RSEM gene expression data for the TCGA cohort was obtained via the firehose browser51. We used the R package edgeR (v3.24.3) to calculate log2 ratio reads per kilobase million (RPKM) values, filtering out lowly expressed genes (<2 reads per million in >90% of samples). Data were normalised using the calcNorm function, which normalises for RNA composition via scaling factors for library sizes that minimise the log-fold changes between samples for the majority of genes.

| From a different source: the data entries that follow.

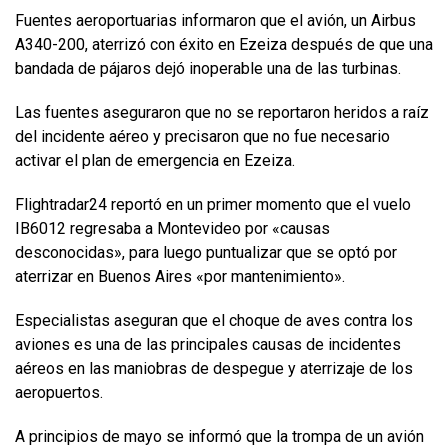
Fuentes aeroportuarias informaron que el avión, un Airbus
A340-200, aterrizó con éxito en Ezeiza después de que una
bandada de pájaros dejó inoperable una de las turbinas.
Las fuentes aseguraron que no se reportaron heridos a raíz
del incidente aéreo y precisaron que no fue necesario
activar el plan de emergencia en Ezeiza.
Flightradar24 reportó en un primer momento que el vuelo
IB6012 regresaba a Montevideo por «causas
desconocidas», para luego puntualizar que se optó por
aterrizar en Buenos Aires «por mantenimiento».
Especialistas aseguran que el choque de aves contra los
aviones es una de las principales causas de incidentes
aéreos en las maniobras de despegue y aterrizaje de los
aeropuertos.
A principios de mayo se informó que la trompa de un avión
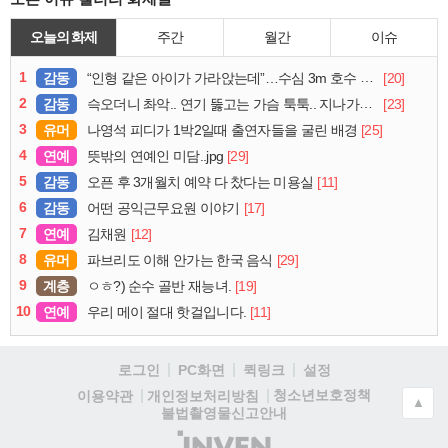
오늘의 화제
주간
월간
이슈
1
감동
[20]
“인형 같은 아이가 가라앉는데”…수심 3m 호수 뛰어든 60대 의인
2
감동
[23]
슥오더니 촤악.. 연기 뚫고는 가슴 툭툭.. 지나가던 아재의 정체
3
유머
[25]
나영석 피디가 1박2일때 출연자들을 굴린 배경
4
연예
[29]
뜻밖의 연예인 미담..jpg
5
감동
[11]
오픈 후 3개월치 예약 다 찼다는 미용실
6
감동
[17]
어떤 공익근무요원 이야기
7
연예
[12]
김채원
8
유머
[29]
파브리도 이해 안가는 한국 음식
9
계층
[19]
ㅇㅎ?) 순수 골반 재능녀.
10
연예
[11]
우리 메이 절대 핫걸입니다.
로그인
PC화면
퀵링크
설정
청소년보호정책
이용약관
개인정보처리방침
▲
불법촬영물신고안내
(주)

CN signature exposure comparisons and correlations

We compared CN signature exposure values between cases according to molecular features (presence/absence of mutation in KIT, presence/absence of mutation RAS pathway genes (KRAS, NRAS)), via Wilcoxon signed rank test using the wilcox.test() function implemented in the R package stats (v3.5.1). False discovery rate was controlled for via the Benjamini-Hochberg method. We analysed correlation of age, log2 ratio RPKM, chromosome/gene copies with CN signature exposures. Pearson correlation coefficients were calculated using the cor.test() function from the R package stats (v3.5.1).

Force calling SNVs

To compare presence/absence of mutations between different tumours from the same patient, we looked for evidence of a particular variant called in a particular tumour for its presence, even at low allelic fraction, in all other tumours from the same patient. The strong prior of having been detected de novo in one tumour enables more sensitive detection in a second related tumour; a method termed force-calling62. We used the overlap of calls from MuTect, MuTect2 and Strelka as described above to generate an aggregate set of somatic SNVs for each patient. We then used SAMtools to count the number of reads supporting the reference and alternate alleles at those sites in their matched samples. Reads were considered if they were from unique pairs, had a variant base quality of ≥20 and a read quality of ≥5. Two supporting bases were required to consider the variant present in a matched tumour, whilst less than two supporting bases at a minimum of 50× were required to consider the variant absent. Variants were classified as truncal if they were present in all tumour samples available from an individual, primary only if they were confined to the primary tumour and metastasis only if they were confined to the metastatic tumour(s) from a given case. Gene set enrichment analysis was performed on nonsynonymous mutations identified in each category using g:Profiler63 (rev 1760) and adjusted for multiple tests using a g:SCS corrected threshold of p < 0.05.

Phylogenetic trees

Log2 ratio and B-allele frequency intensity data from the OncoSCan CNV Plus Assay were filtered so that only informative probes (i.e., those with a heterozygous genotype) at copy neutral regions within the matched normal sample were retained for analysis. We performed joint segmentation on tumour samples grouped by case using the asmultipcf function in the R package ASCAT (v2.1.1). Phylogenetic trees were constructed from major and minor copy number calls from ASCAT (capped at a maximum of 4n) using the nearest neighbour joining method in MEDICC28,29. Tree phylogenies were rooted to an assumed pure diploid outgroup with no copy number changes.